━━━━━ EXCERPTED RECORDS

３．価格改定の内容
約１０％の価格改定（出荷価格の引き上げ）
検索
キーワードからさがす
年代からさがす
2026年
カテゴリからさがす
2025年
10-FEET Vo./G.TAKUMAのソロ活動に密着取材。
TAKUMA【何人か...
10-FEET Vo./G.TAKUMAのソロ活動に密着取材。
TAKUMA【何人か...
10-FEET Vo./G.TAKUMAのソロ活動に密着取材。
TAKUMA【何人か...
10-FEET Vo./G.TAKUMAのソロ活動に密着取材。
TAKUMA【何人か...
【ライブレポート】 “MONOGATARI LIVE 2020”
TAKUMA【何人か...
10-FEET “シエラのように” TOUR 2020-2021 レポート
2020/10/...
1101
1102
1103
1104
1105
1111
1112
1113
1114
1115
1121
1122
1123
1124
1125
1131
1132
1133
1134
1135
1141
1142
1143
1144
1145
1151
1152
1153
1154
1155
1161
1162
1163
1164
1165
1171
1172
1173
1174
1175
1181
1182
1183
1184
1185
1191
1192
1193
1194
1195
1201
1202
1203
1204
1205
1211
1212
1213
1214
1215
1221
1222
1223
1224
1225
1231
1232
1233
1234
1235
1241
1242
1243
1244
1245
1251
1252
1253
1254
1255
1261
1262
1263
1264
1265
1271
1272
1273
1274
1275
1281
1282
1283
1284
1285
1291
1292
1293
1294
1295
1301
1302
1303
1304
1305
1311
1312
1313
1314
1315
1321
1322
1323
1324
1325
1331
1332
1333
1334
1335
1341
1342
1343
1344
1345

━━━━━━━━━━
━━━━━ EXCERPTED RECORDS

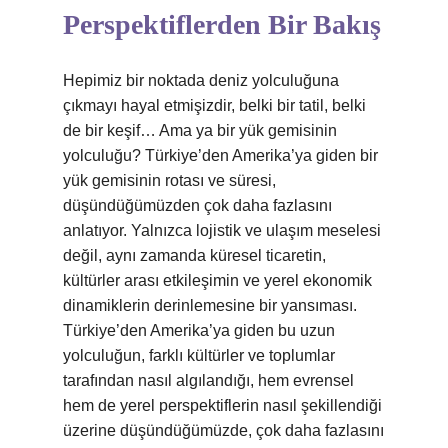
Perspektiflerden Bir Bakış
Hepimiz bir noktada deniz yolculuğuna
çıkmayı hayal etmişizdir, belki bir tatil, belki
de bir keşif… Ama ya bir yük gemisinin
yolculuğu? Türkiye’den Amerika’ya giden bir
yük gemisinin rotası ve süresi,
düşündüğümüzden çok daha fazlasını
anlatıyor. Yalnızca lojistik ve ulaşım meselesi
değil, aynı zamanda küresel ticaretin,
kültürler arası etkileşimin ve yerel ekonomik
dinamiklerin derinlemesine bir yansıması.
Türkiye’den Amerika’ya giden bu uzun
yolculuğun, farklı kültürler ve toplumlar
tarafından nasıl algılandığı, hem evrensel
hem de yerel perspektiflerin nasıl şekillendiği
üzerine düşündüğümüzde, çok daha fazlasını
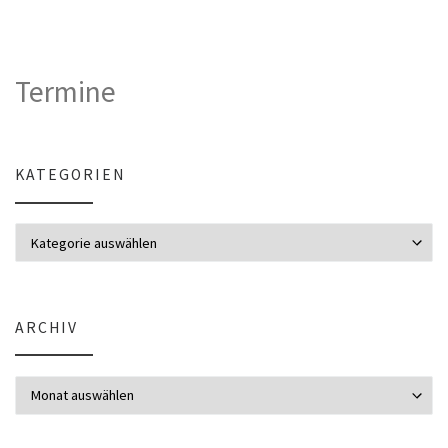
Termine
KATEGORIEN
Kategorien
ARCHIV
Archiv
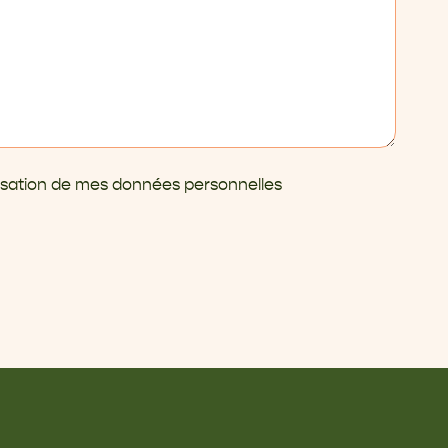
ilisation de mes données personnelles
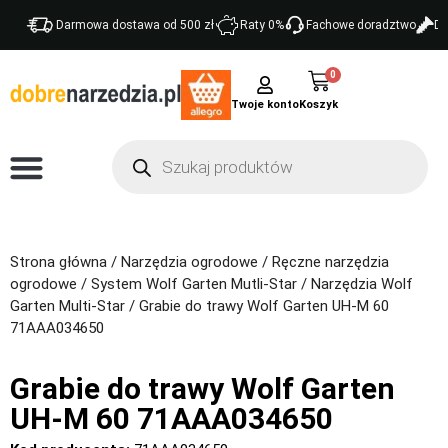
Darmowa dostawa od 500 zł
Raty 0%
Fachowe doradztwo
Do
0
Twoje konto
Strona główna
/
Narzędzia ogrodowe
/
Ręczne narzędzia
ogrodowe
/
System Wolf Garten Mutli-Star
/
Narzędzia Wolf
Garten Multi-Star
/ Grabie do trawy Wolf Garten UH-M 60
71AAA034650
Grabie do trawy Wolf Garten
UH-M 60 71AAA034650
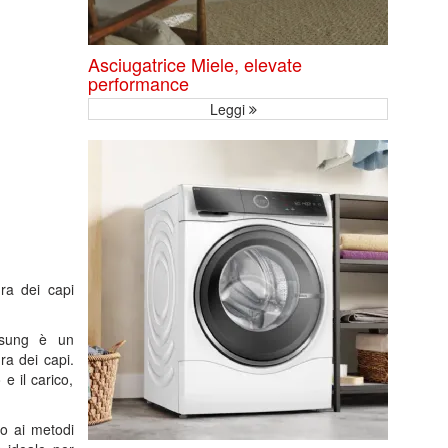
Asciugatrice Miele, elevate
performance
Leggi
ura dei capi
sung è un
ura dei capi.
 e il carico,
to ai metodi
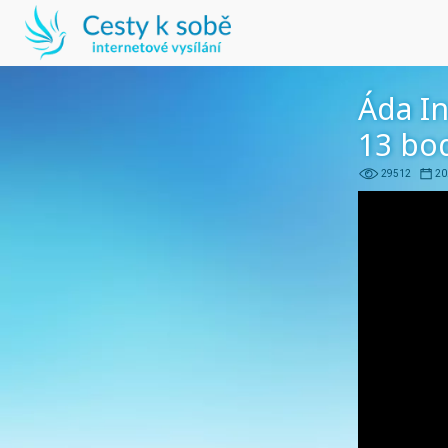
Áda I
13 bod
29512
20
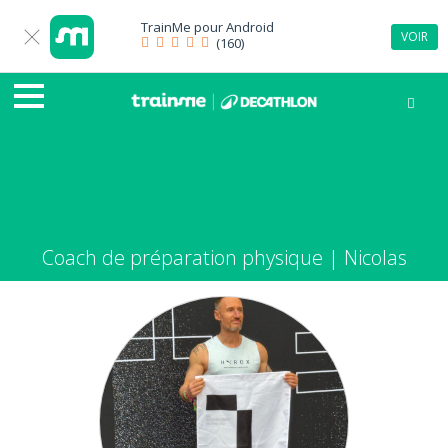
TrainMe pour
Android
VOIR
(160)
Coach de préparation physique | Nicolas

━━━━━━━━━━
━━━━━ EXCERPTED RECORDS

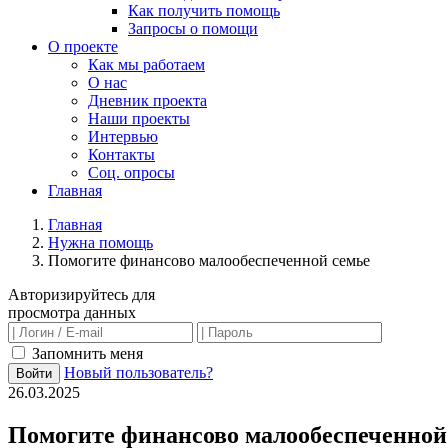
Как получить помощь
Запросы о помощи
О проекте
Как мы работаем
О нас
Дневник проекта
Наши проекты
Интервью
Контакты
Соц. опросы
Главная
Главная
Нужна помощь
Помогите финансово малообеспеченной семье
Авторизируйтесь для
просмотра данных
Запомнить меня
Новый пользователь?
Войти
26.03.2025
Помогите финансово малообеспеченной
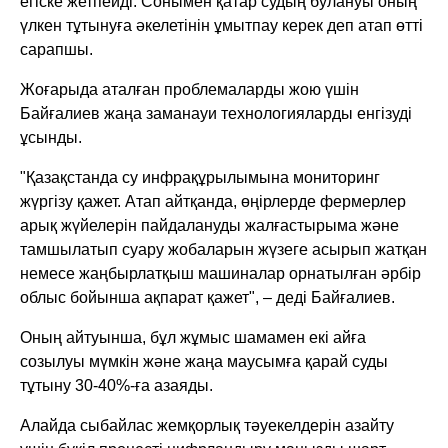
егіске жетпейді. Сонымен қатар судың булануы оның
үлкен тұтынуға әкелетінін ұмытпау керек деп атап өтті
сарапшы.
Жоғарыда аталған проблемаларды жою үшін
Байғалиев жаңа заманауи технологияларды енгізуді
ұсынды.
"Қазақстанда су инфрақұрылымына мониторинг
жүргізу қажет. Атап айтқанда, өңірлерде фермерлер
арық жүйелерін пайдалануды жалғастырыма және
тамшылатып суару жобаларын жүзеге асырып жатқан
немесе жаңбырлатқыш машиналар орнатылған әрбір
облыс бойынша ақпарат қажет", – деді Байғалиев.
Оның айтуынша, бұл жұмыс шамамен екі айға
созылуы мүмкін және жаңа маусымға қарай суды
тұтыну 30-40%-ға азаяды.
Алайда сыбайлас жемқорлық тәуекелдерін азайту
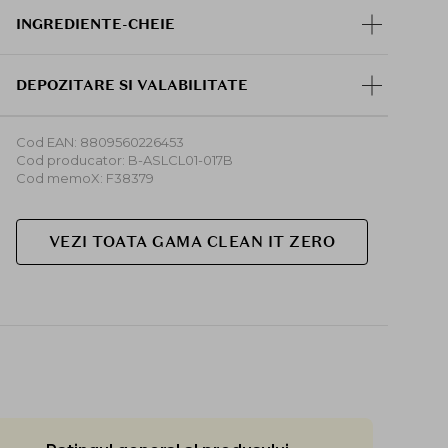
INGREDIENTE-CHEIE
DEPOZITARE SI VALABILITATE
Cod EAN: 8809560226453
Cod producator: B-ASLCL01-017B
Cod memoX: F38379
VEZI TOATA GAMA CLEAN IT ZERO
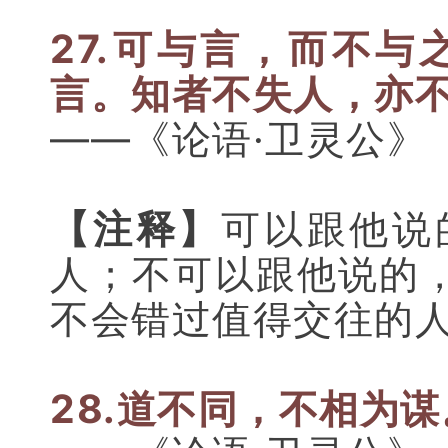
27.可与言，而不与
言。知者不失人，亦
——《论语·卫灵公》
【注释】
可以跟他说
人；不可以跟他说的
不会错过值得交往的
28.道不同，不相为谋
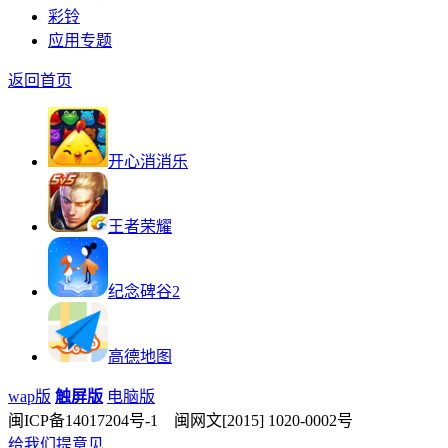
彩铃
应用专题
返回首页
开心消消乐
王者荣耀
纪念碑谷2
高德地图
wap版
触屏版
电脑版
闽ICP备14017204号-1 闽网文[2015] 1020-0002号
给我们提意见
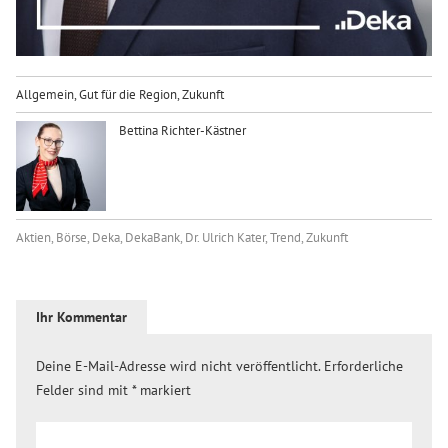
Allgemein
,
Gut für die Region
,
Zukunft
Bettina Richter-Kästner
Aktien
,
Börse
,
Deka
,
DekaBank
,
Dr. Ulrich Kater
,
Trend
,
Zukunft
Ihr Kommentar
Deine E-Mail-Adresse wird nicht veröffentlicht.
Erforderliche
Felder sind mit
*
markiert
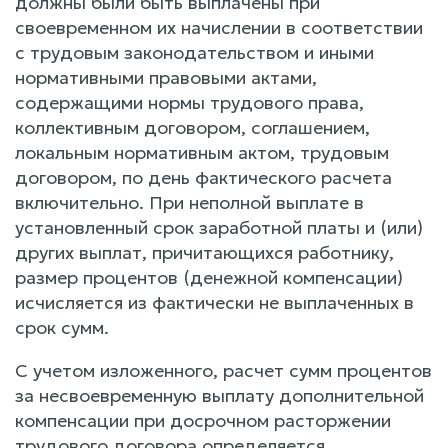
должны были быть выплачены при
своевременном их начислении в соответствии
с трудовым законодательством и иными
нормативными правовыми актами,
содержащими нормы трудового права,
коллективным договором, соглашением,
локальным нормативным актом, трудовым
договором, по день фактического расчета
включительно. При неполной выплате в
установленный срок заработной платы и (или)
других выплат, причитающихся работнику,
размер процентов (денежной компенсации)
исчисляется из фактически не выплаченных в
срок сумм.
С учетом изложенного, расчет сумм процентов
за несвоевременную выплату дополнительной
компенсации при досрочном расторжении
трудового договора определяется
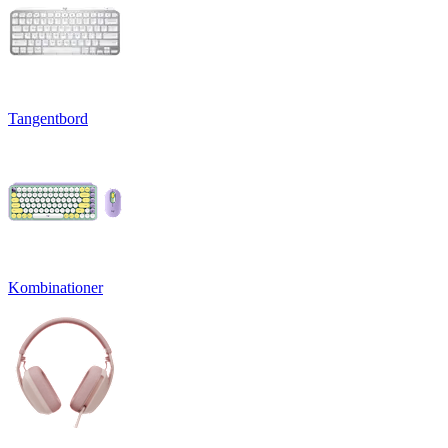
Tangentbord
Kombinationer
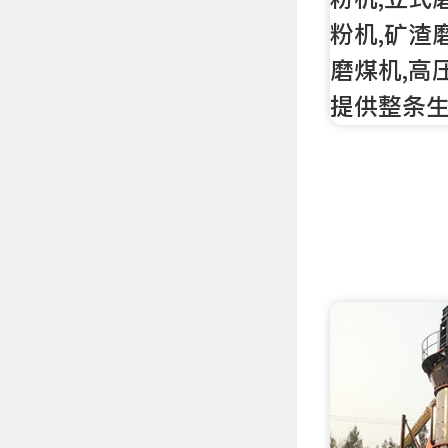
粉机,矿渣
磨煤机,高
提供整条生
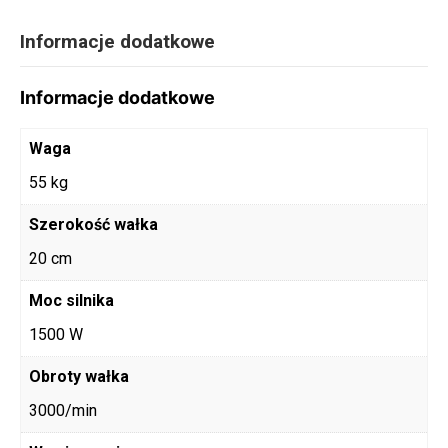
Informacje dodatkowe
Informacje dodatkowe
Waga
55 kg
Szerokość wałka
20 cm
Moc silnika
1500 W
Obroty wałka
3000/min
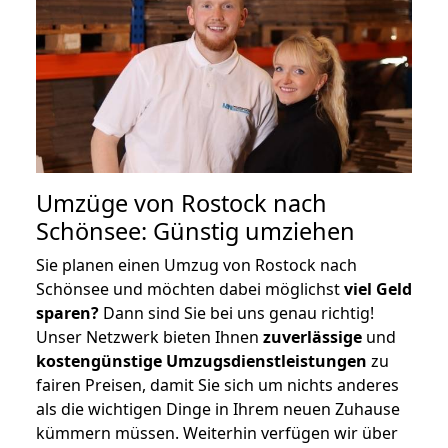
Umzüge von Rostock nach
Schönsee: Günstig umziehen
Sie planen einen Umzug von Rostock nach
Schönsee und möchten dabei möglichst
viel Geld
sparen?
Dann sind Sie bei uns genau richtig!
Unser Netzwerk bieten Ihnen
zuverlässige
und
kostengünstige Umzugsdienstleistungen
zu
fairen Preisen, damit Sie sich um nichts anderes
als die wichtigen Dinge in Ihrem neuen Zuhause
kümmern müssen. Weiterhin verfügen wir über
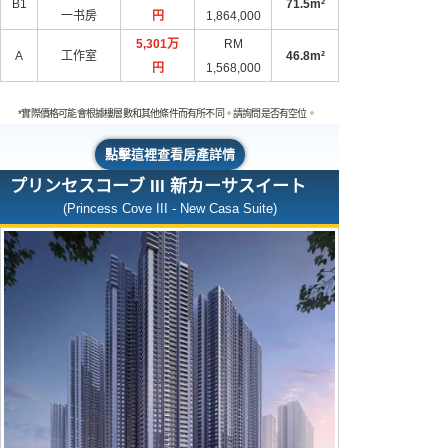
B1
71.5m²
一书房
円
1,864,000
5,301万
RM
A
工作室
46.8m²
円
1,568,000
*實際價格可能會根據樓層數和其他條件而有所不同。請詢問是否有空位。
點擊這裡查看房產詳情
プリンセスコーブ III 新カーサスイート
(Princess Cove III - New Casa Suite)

━━━━━━━━━━

WHAT TO WORK ON> In the entries above, tally the lines containing the word "Wolf" and return only the tally.

SOLUTION TO THIS PROBLEM> 4